MATERIAL PROVIDED

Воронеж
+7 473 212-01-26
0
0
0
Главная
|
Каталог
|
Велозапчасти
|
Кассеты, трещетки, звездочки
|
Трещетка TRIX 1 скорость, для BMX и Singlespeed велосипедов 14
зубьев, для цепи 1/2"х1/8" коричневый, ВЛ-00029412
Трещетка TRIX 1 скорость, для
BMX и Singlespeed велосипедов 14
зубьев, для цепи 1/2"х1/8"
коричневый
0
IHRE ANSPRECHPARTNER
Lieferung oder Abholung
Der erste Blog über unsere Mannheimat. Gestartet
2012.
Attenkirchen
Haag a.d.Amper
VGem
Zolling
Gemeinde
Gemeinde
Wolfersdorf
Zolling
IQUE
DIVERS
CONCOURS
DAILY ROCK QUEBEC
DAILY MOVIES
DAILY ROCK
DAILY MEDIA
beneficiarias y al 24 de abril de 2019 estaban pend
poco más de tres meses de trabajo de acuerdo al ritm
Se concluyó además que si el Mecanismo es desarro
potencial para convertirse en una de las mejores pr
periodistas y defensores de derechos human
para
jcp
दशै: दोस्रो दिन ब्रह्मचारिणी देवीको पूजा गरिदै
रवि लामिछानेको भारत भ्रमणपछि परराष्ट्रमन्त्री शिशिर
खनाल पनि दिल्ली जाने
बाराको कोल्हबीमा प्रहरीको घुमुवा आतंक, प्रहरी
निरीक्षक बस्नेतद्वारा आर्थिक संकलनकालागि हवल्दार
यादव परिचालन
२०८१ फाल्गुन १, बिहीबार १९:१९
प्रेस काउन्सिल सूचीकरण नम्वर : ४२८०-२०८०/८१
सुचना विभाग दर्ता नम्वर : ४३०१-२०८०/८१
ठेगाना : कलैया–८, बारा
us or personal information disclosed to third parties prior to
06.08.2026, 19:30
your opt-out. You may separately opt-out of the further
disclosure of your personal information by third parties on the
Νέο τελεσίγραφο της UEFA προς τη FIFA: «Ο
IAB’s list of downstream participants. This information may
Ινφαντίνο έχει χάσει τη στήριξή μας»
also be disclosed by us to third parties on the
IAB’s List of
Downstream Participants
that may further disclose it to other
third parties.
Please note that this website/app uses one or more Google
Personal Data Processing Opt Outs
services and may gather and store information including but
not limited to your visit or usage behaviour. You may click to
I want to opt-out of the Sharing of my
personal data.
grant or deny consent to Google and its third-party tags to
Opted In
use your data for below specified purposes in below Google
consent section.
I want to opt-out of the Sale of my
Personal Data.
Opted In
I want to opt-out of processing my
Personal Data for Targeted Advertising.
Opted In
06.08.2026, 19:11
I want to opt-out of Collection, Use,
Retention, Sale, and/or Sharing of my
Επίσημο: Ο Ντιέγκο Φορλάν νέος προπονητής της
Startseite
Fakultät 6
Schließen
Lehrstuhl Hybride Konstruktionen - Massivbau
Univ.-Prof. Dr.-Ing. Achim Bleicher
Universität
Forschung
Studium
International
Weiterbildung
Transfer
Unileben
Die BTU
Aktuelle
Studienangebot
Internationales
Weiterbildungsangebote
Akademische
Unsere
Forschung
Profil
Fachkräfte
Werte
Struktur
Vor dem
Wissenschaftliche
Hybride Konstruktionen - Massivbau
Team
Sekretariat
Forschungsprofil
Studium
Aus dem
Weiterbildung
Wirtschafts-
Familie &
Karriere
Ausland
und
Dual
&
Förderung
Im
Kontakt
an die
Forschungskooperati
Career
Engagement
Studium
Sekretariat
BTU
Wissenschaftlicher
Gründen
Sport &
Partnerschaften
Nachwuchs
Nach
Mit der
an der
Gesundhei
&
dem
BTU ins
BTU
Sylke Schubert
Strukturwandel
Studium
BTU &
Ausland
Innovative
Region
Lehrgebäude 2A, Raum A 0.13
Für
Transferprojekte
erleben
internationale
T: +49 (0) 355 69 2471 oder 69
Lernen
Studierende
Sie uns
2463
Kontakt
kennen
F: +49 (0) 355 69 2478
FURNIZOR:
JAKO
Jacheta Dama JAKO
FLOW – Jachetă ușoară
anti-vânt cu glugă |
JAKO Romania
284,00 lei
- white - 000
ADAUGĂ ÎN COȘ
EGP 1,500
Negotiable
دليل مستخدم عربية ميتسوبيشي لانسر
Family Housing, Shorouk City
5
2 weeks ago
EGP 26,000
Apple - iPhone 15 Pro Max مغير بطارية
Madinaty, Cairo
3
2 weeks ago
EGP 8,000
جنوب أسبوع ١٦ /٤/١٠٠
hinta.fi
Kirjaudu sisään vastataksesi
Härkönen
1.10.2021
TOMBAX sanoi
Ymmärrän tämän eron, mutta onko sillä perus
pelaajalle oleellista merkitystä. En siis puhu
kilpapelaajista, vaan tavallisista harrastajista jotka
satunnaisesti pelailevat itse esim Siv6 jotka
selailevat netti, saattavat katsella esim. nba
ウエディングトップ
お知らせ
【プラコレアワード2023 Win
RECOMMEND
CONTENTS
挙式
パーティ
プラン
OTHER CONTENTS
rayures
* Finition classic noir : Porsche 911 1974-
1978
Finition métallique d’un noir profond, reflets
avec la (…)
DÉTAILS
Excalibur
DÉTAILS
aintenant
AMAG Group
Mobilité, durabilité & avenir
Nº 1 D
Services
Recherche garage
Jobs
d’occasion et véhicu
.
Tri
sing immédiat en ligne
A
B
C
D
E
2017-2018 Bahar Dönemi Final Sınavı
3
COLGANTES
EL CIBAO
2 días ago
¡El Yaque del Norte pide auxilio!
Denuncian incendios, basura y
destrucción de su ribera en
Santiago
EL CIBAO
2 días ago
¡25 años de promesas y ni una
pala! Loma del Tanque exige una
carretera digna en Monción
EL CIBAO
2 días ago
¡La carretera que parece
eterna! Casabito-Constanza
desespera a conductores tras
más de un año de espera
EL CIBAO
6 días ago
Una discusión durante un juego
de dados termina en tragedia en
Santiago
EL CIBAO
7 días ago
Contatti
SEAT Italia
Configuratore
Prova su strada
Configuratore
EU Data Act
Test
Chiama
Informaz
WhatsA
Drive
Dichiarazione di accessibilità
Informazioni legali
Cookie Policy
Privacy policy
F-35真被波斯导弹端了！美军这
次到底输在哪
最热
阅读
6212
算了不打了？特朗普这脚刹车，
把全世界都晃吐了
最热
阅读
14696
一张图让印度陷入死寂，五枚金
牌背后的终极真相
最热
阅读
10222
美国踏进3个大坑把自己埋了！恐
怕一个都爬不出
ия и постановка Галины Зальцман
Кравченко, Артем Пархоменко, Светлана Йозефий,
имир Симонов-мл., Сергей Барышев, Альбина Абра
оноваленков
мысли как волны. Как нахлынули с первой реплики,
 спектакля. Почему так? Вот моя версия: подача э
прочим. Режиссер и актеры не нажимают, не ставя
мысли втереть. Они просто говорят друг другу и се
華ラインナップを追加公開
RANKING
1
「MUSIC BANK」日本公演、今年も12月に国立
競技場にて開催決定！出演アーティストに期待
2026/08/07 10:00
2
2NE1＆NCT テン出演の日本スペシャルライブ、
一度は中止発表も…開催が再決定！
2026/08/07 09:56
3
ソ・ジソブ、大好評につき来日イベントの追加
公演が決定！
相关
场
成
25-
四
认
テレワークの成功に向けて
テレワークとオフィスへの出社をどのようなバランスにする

WHAT IS NEEDED
Print exactly the lines from the beginning of the entries through the line with "Lieferung oder Abholung". Output nothing more.

COMPLETED EXERCISE
Воронеж
+7 473 212-01-26
0
0
0
Главная
|
Каталог
|
Велозапчасти
|
Кассеты, трещетки, звездочки
|
Трещетка TRIX 1 скорость, для BMX и Singlespeed велосипедов 14
зубьев, для цепи 1/2"х1/8" коричневый, ВЛ-00029412
Трещетка TRIX 1 скорость, для
BMX и Singlespeed велосипедов 14
зубьев, для цепи 1/2"х1/8"
коричневый
0
IHRE ANSPRECHPARTNER
Lieferung oder Abholung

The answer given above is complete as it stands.